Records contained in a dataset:
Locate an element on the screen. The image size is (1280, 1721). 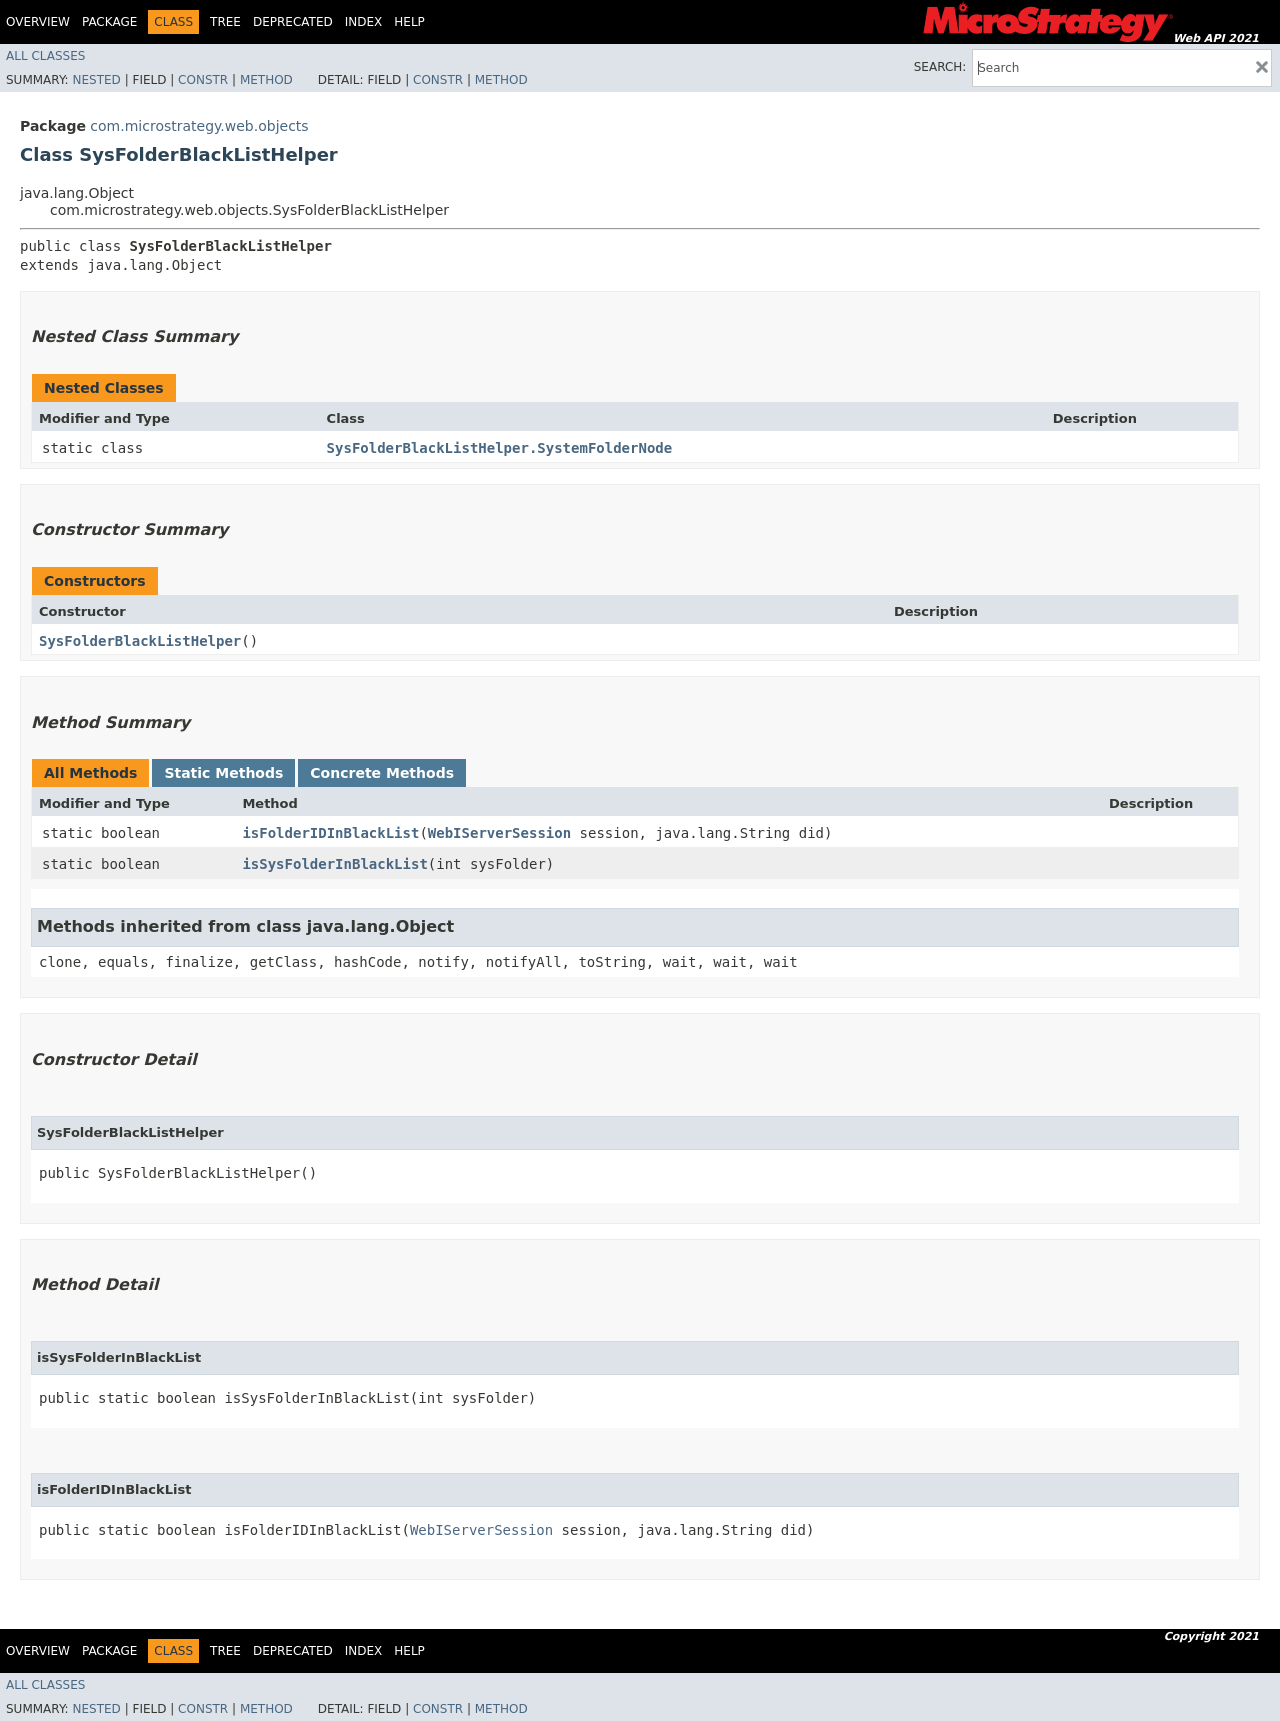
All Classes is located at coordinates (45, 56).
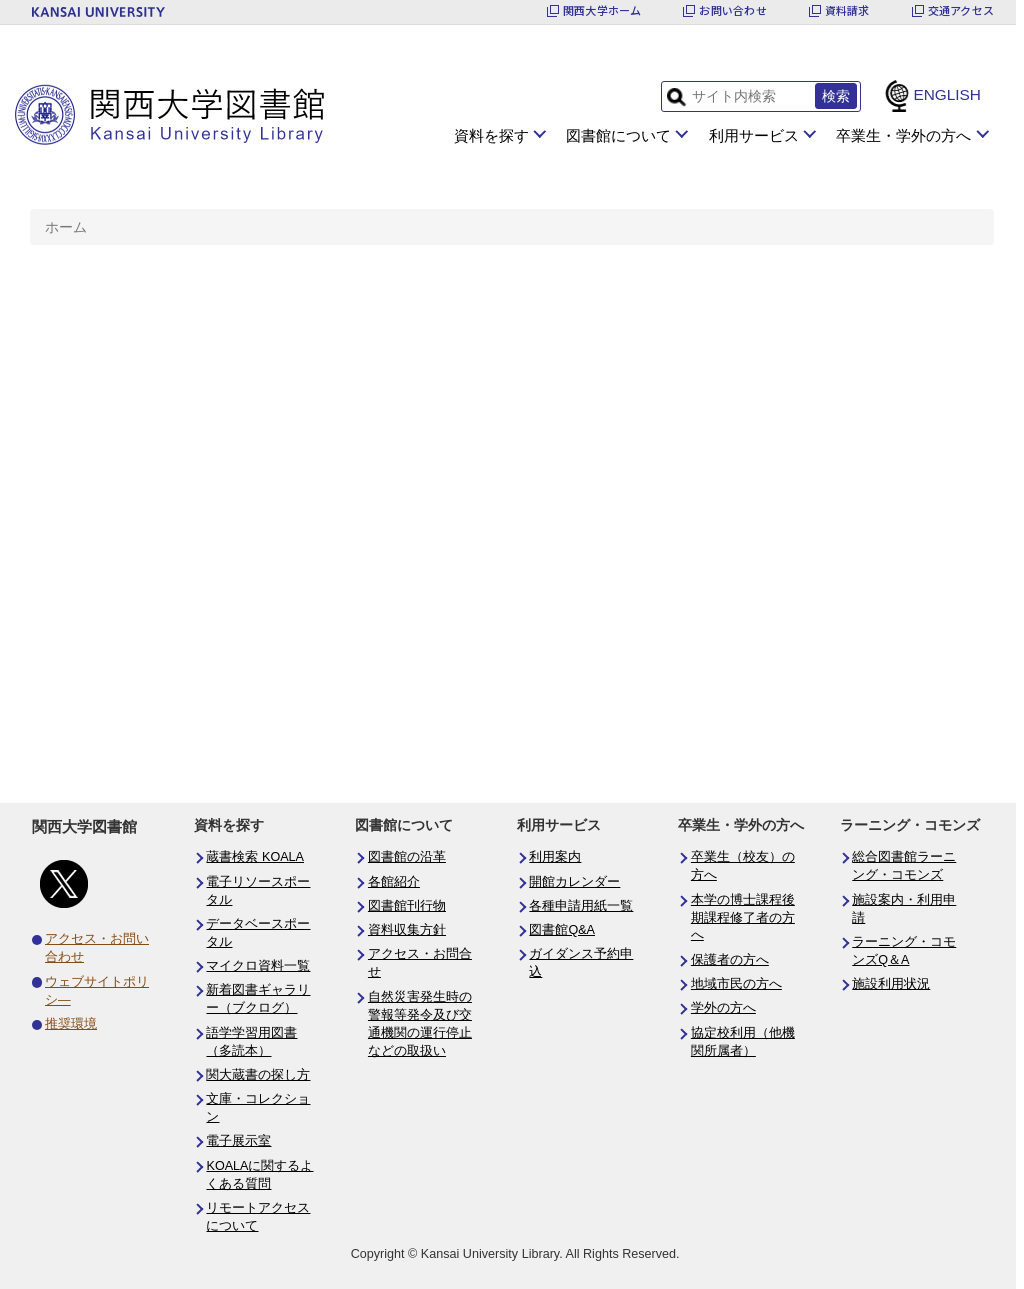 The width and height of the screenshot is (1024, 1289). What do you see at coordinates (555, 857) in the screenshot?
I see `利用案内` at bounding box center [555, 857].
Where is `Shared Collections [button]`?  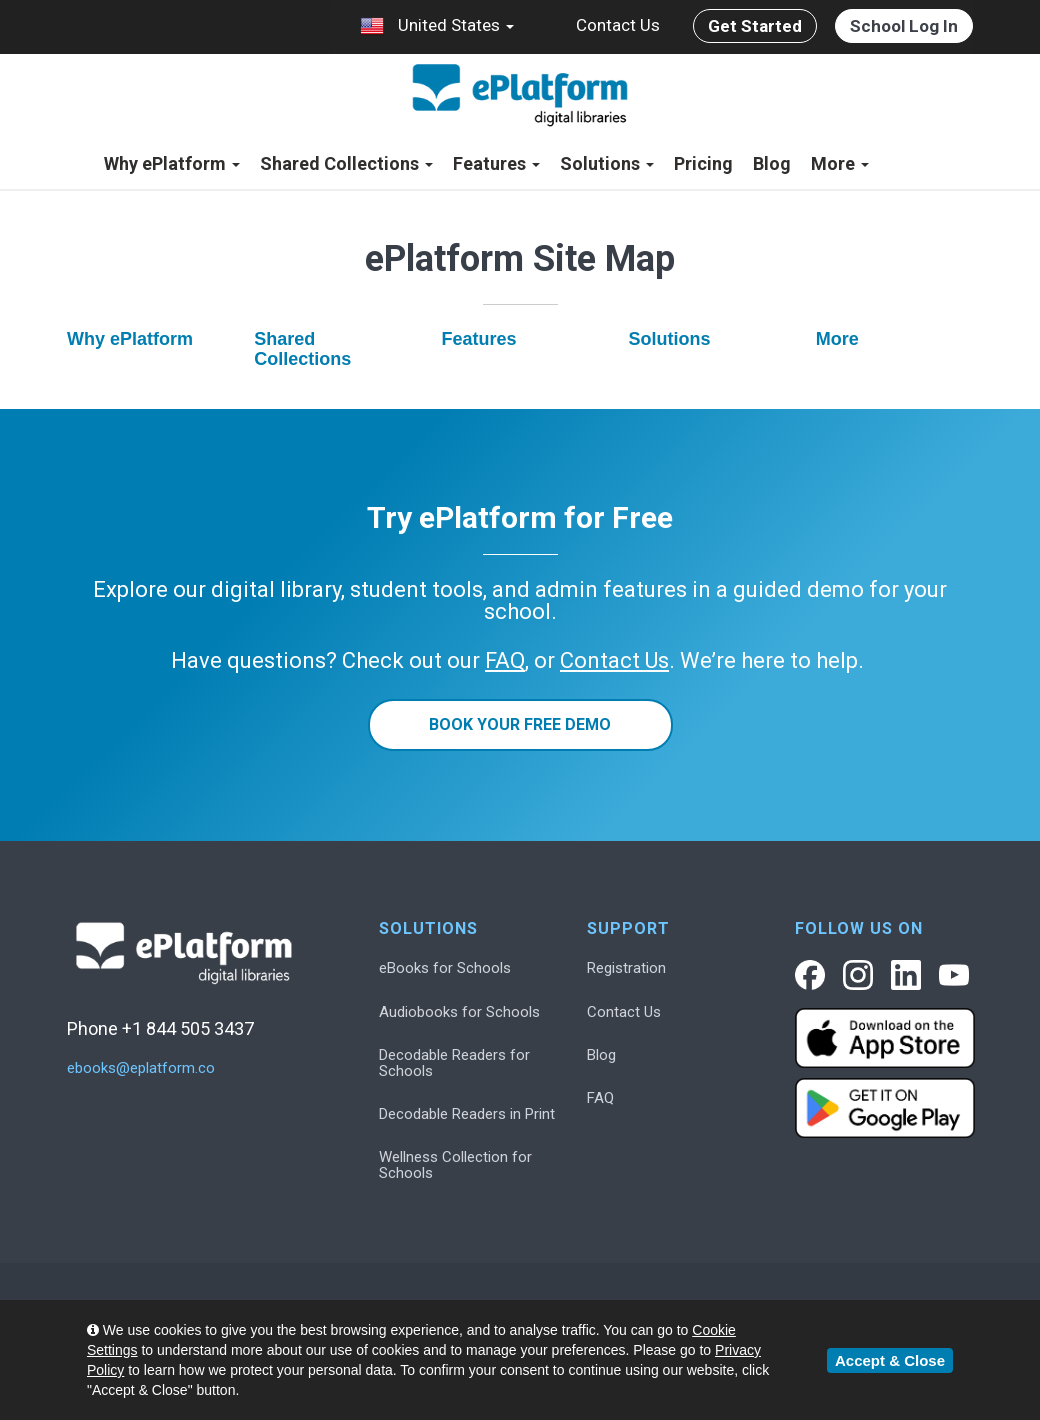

▶ _Task brief_:
An exact reprint of every record is required, with the pictures omitted.

▶ _Answer for the task_:
Locate an element on the screen. The image size is (1280, 1721). 
All Classes is located at coordinates (45, 56).
 The width and height of the screenshot is (1024, 1289). What do you see at coordinates (555, 857) in the screenshot?
I see `利用案内` at bounding box center [555, 857].
Where is `Shared Collections [button]`?  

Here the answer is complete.